Online v. print reading: which one makes us smarter? - yagibear
http://www.sciam.com/blog/60-second-science/post.cfm?id=online-v-print-reading-which-one-ma-2008-12-23

======
iigs
_The reasons: The process involves so much physical manipulation of the
computer that it interferes with our ability to focus on and appreciate what
we're reading; online text moves up and down the screen and lacks physical
dimension, robbing us of a feeling of completeness; and multimedia features,
such as links to videos and animations, leave little room for imagination,
limiting our ability to form our own mental pictures to illustrate what we're
reading._

They acknowledge later in the article that the findings about PC manipulation
might be different for people who were raised in a different time, and I
definitely agree -- a blank browser tab with focus on the URL bar is about as
calming as possible for me. I definitely get annoyed when I'm reading a paper
news article and I want to research a reference, doubly so when online at a
paper news site when they don't link to things they obviously would if they
were true online sources.

While I agree that the second half holds merit, I think it's wrong to hang
that on the internet itself. I definitely "watch" reddit sometimes, just
clicking pics links and skimming programming articles without really soaking
anything in.

I think that being online doesn't change the need for discretion when choosing
your information sources when you're attempting to do more than be passively
entertained.

------
jwesley
Having received the results of this article, I have ordered a printing of the
internet.

------
adityakothadiya
I would rather read more books online than reading paper ones.

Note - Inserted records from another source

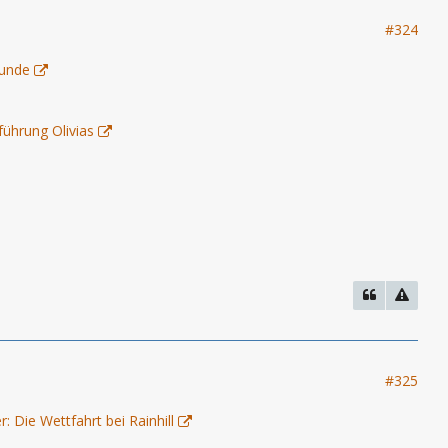
#324
eunde
ührung Olivias
#325
: Die Wettfahrt bei Rainhill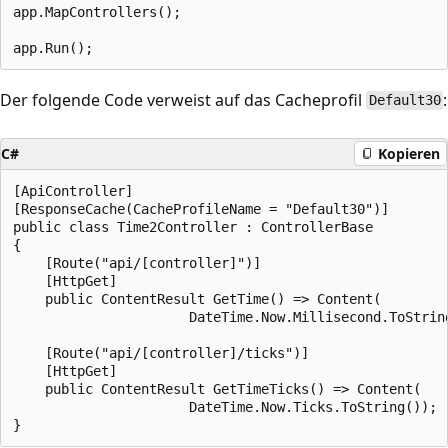
app.MapControllers();

Der folgende Code verweist auf das Cacheprofil
:
Default30
C#
Kopieren
[ApiController]

[ResponseCache(CacheProfileName = "Default30")]

public class Time2Controller : ControllerBase

{

    [Route("api/[controller]")]

    [HttpGet]

    public ContentResult GetTime() => Content(

                      DateTime.Now.Millisecond.ToString
    [Route("api/[controller]/ticks")]

    [HttpGet]

    public ContentResult GetTimeTicks() => Content(

                      DateTime.Now.Ticks.ToString());
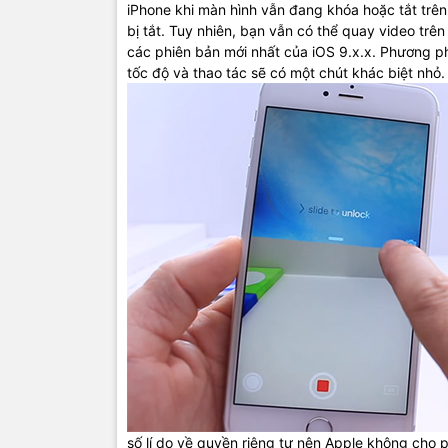
iPhone khi màn hình vẫn đang khóa hoặc tắt trên
bị tắt. Tuy nhiên, bạn vẫn có thể quay video tr
các phiên bản mới nhất của iOS 9.x.x. Phương ph
tốc độ và thao tác sẽ có một chút khác biệt nhỏ.
số lí do về quyền riêng tư nên Apple không cho 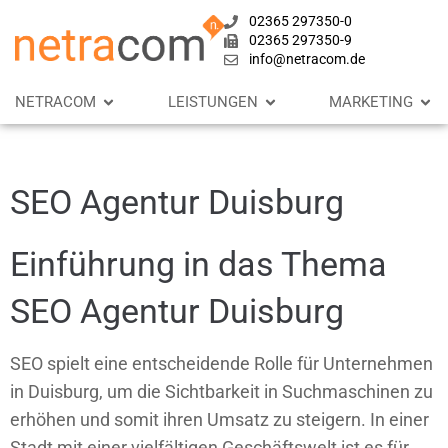
02365 297350-0
02365 297350-9
info@netracom.de
NETRACOM
LEISTUNGEN
MARKETING
SEO Agentur Duisburg
Einführung in das Thema
SEO Agentur Duisburg
SEO spielt eine entscheidende Rolle für Unternehmen
in Duisburg, um die Sichtbarkeit in Suchmaschinen zu
erhöhen und somit ihren Umsatz zu steigern. In einer
Stadt mit einer vielfältigen Geschäftswelt ist es für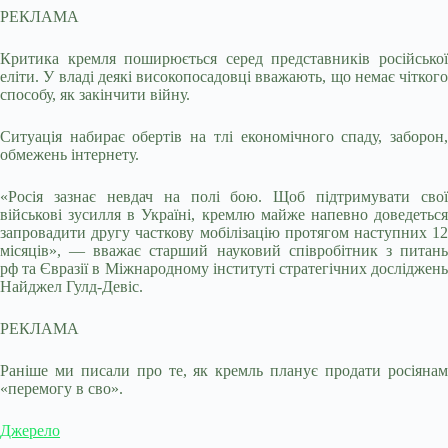
РЕКЛАМА
Критика кремля поширюється серед представників російської
еліти. У владі деякі високопосадовці вважають, що немає чіткого
способу, як закінчити війну.
Ситуація набирає обертів на тлі економічного спаду, заборон,
обмежень інтернету.
«Росія зазнає невдач на полі бою. Щоб підтримувати свої
військові зусилля в Україні, кремлю майже напевно доведеться
запровадити другу часткову мобілізацію протягом наступних 12
місяців», — вважає старший науковий співробітник з питань
рф та Євразії в Міжнародному інституті стратегічних досліджень
Найджел Гулд-Девіс.
РЕКЛАМА
Раніше ми писали про те, як кремль планує продати росіянам
«перемогу в сво».
Джерело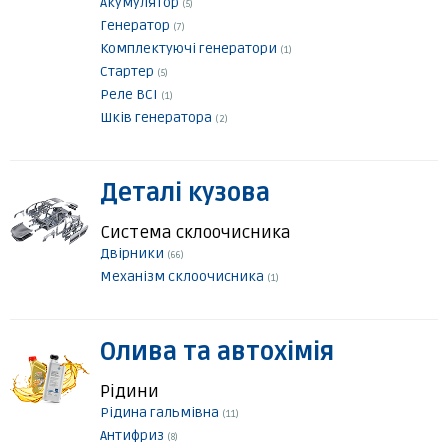
Акумулятор
(5)
Генератор
(7)
Комплектуючі генератори
(1)
Стартер
(5)
Реле ВСІ
(1)
Шків генератора
(2)
Деталі кузова
Система склоочисника
Двірники
(66)
Механізм склоочисника
(1)
Олива та автохімія
Рідини
Рідина гальмівна
(11)
Антифриз
(8)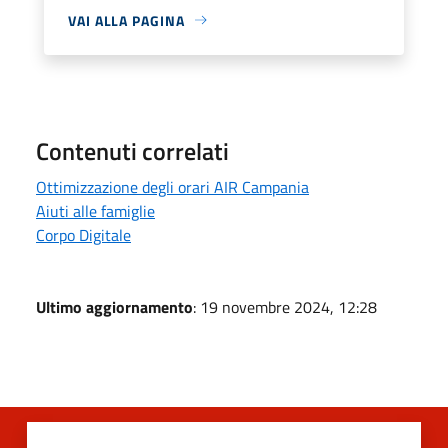
VAI ALLA PAGINA
Contenuti correlati
Ottimizzazione degli orari AIR Campania
Aiuti alle famiglie
Corpo Digitale
Ultimo aggiornamento
: 19 novembre 2024, 12:28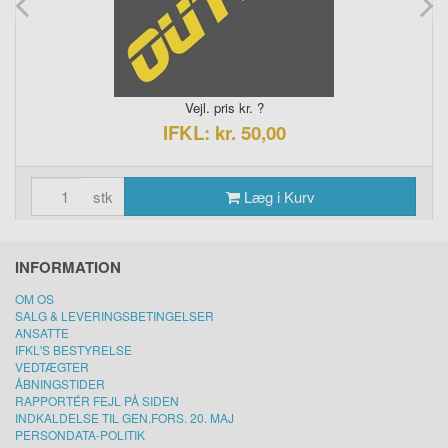
Vejl. pris kr. ?
IFKL: kr. 50,00
stk
Læg i Kurv
INFORMATION
OM OS
SALG & LEVERINGSBETINGELSER
ANSATTE
IFKL'S BESTYRELSE
VEDTÆGTER
ÅBNINGSTIDER
RAPPORTÉR FEJL PÅ SIDEN
INDKALDELSE TIL GEN.FORS. 20. MAJ
PERSONDATA-POLITIK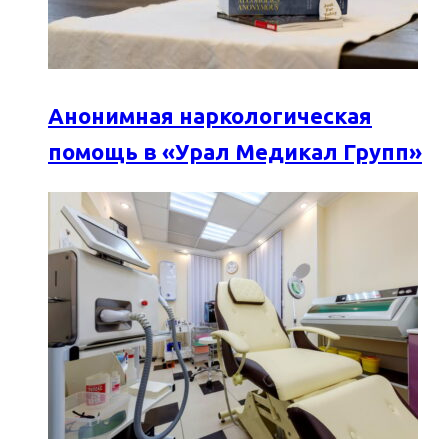
Анонимная наркологическая
помощь в «Урал Медикал Групп»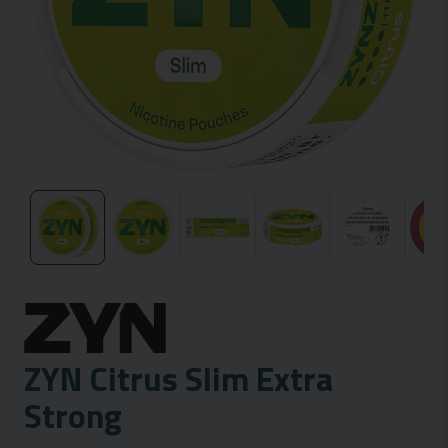
ZYN Citrus Slim Extra
Strong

Instead of paying $30 for printed book, I'd pay $5 for online book with no
ads.

Paper books are so one-way communication. Online books are interactive with
2-way communication abilities.

Picture is worth of 1000 words. So paper books now add images. Now video is
worth of 100,000 words. What's wrong in adding Videos in the book?

And most importantly, I cannot search something in paper books. That's the
single most reason all paper books should be converted into online books. That
advantage surpasses all these negligent disadvantages by huge margin.

My $0.02s of course!

------
paraschopra
I always read things which interest me by printing them. With HN there, it
becomes hard to read interesting stuff with concentration because you always
go back to HN pretty soon

------
bbq
For me, it would seem the Internet increases my knowledge while reading a good
book puts my mind to work. I guess it depends what you mean by smarter.